One-Way Street
Writers - Tennant/Lowe
First released - 2017
Original album - Fundamental 2017 reissue Further Listening 2005-2007 bonus disc
Producer - Pet Shop Boys
Subsequent albums - (none)
Other releases - (none)
Life is a one-way street, you know. That's the metaphor at the heart of this song, which was written by Neil and Chris in February 2005 and offered to Bananarama, but rejected. So the Boys held on to it until they finally released their demo in 2017 as a bonus track with the reissue of Fundamental.
Neil sings of "driving down a one-way street," expressing his apparent surprise that no one he meets along way truly seems to be "in command." After all, as he puts it, "there's no escape from fate," though he goes on to say, "I don't care—I still like to think I'm in control." Notice, however, the doubt implicit in those words: he likes to think he's in control. But, all doubts aside, he's glad to have met someone on his journey: the "you" to whom he's ostensibly singing ("I took a road that led me straight to you").
It's not really paradoxical if you think about it. "Fate" aside, we do have a good deal of control over the paths we take in life. We make choices that take us in a given direction, and a different choice would have taken us elsewhere. We do have free will. But that doesn't change the fact that our lives are all still one-way streets. We can never truly go back in the opposite direction; any attempt to do so is just another turn along the road as we drive on toward each and everyone's ultimate goal: the end of our lives. The narrator's focus, however, on another person, "you," demonstrates his recognition that one of the things, if not the thing, that makes it a road worth traveling are the people—and perhaps one very special person—we meet along the way.
Musically, one of the most interesting things about this contemplative midtempo track is its midde-eight instrumental break, one of Chris's patented extended one-chord sequences. Highlighted by a repetitive but distinctive low "burping" synth solo, this segment is repeated almost verbatim for the song's fadeout. Also worth noting is the great similarity of this track with "Twentieth Century," particularly with regard to their prominent bass-synth lines which, at least superficially, sound nearly identical. Could this account for the fact that only one of them—namely "Twentieth Century"—actually made it onto Fundamental?
Annotations
- Neil has said that the title of the song was borrowed from that of a book sitting in a bookcase in their recording studio: One-Way Street (Einbahnstraße in the original German, published in 1928) by the German-Jewish philosopher and literary critic Walter Benjamin (1882-1940). (Neil concedes, however, that he's never actually read it.) Although Benjamin had successfuly escaped first from Nazi Germany and then (following a brief period of imprisonment) Nazi-occupied France, his subsequent residence in Franco's Spain was tenuous. Fearing deportation back to Nazi-controlled territory, he committed suicide.

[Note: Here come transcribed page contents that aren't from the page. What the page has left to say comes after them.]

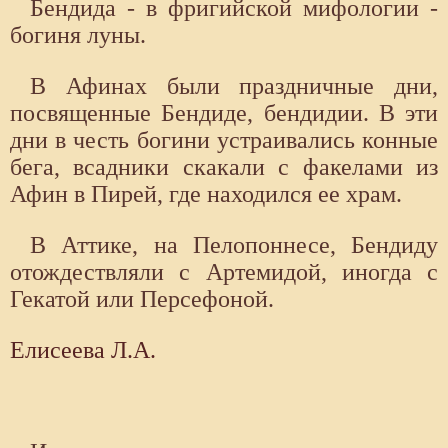
Бендида - в фригийской мифологии -
богиня луны.
В Афинах были праздничные дни,
посвященные Бендиде, бендидии. В эти
дни в честь богини устраивались конные
бега, всадники скакали с факелами из
Афин в Пирей, где находился ее храм.
В Аттике, на Пелопоннесе, Бендиду
отождествляли с Артемидой, иногда с
Гекатой или Персефоной.
Елисеева Л.А.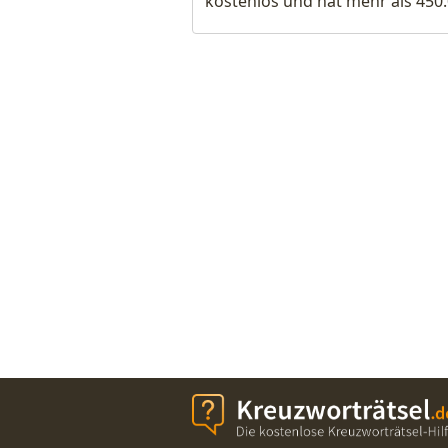
kostenlos und hat mehr als 450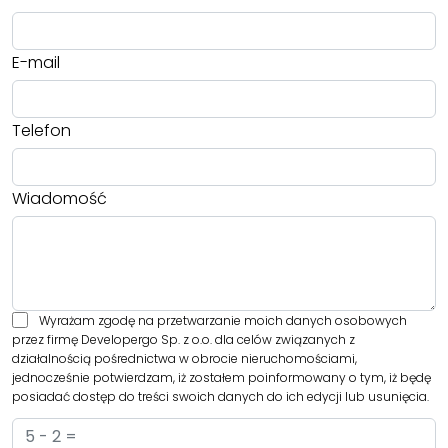
E-mail
Telefon
Wiadomość
Wyrażam zgodę na przetwarzanie moich danych osobowych
przez firmę Developergo Sp. z o.o. dla celów związanych z
działalnością pośrednictwa w obrocie nieruchomościami,
jednocześnie potwierdzam, iż zostałem poinformowany o tym, iż będę
posiadać dostęp do treści swoich danych do ich edycji lub usunięcia.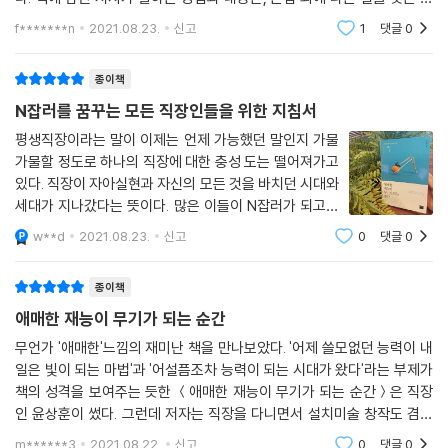
들에게, 시행착오를 줄일 수 있을 거 같기 때문이다. 저자는 회사를 다니
- 평범한 대학생이 개인여행을 한다니 대기업이 1,000만 원을 줌
f*******n
2021.08.23.
신고
1
댓글
0
면서 예술
- 갑자기 삼성전자 부회장, 부산시장 등 유명인사들이 인터뷰해줌
- 대학 시절 C+ 받았던 과제로 군 복무 중 특허 출원함
종이책
- 토익점수도 없는데 대기업 인턴을 거쳐 또다른 대기업 공채 입사함
N잡러를 꿈꾸는 모든 직장인들을 위한 지침서
평생직장이라는 말이 이제는 언제 가능했던 말인지 가물
무엇보다 내 애매한 재능을 ‘사람들이 궁금해할 재능’으로 변화시켜야 한
가물할 정도로 하나의 직장에 대한 충성 도는 떨어져가고
다. 그렇다. 이 책은 평범하고 보잘것없어 보이는 재능, 분야, 관심을 사람
있다. 직장이 자아실현과 자신의 모든 것을 바치던 시대와
들이 반응하고 궁금해하는 상품 또는 콘텐츠로 변화시키는 방법에 대해 설
세대가 지나갔다는 뜻이다. 많은 이들이 N잡러가 되고싶
명한다. 아주 쉽게 그리고 강력하게 애매한 재능을 다져가는 과정에 대한
어하며 회사나 직업에 대한 관심과 충성도를 가지기보다
w**d
2021.08.23.
신고
0
댓글
0
내용이다. 이것이 핵심이다. 중요한 것은 얼마나 탁월한가가 아니다. 얼마
자신의 커리어를 쌓고 자유 시간과 여유를 가질 수 있을지
나 궁금하게 만들 수 있는가다. 사람들이 쉽게 공감하고 이해할 수 있는 애
고민하는 시대가 되었다. 회사에 취직하기
종이책
매함이야말로 호기심을 탄생시키기 위한 가장 좋은 재료다.
애매한 재능이 무기가 되는 순간
이 책은 하고 싶은 일이 있어도 재능이 부족하다는 생각에 단념하고 살아
무언가 '애매한'느낌의 재미난 책을 만나보았다. '어제 쓸모없던 능력이 내
가는 이들에겐 잊고 있던 설렘을, 자신의 재능을 믿고 원하는 일을 하며 살
일은 빛이 되는 마법'과 '어설픔조차 능력이 되는 시대가 왔다'라는 부제가
아가지만 불확실한 미래 때문에 밤잠을 설치는 이들에겐 안정감과 확신을,
책의 성격을 보여주는 듯한 ＜애매한 재능이 무기가 되는 순간＞은 직장
무얼 좋아하는지 몰라 방황하는 이들에겐 어떻게 원하는 일을 찾고 개발해
인 윤상훈이 썼다. 그런데 저자는 직장을 다니면서 설치미술 창작도 겸하
나가야 하는지에 대한 명확한 방법을 설명한다.
고 있다. 이른바 직티스트(직장인 아티스트)이다. 자신이 좋아하는 일을
m******3
2021.08.22.
신고
0
댓글
0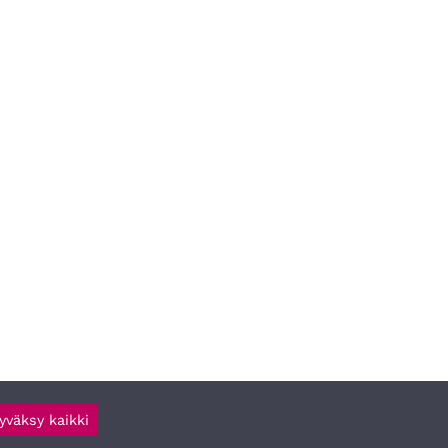
yväksy kaikki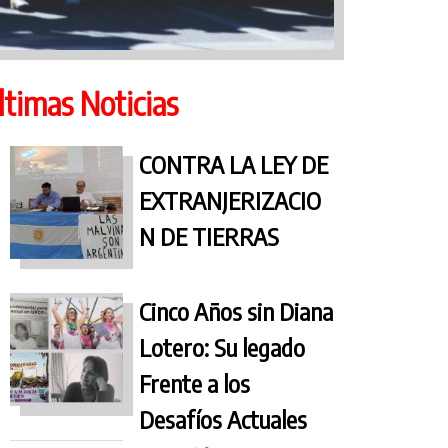
ltimas Noticias
CONTRA LA LEY DE
EXTRANJERIZACIO
N DE TIERRAS
Cinco Años sin Diana
Lotero: Su legado
Frente a los
Desafíos Actuales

- One of my site visitors has suggested an alternate interpretation of the song in which the one-way street about which Neil is singing refers to "living in a society that only accepts one type of relationship: straight relationships." On such a "one-way street," nearly everyone and everything around you tries to force you down that path. The line "Some even say, its a function of the state" may refer to the way in which many governments enforce one type of relationship, making being gay illegal. So when the narrator says, "I took a road that led me straight to you," it's ironic in that life in a "straight" society allowed a gay relationship to occur. While I myself don't ascribe to this interpretation of the song, I find it quite intriguing and believe it's well worth noting.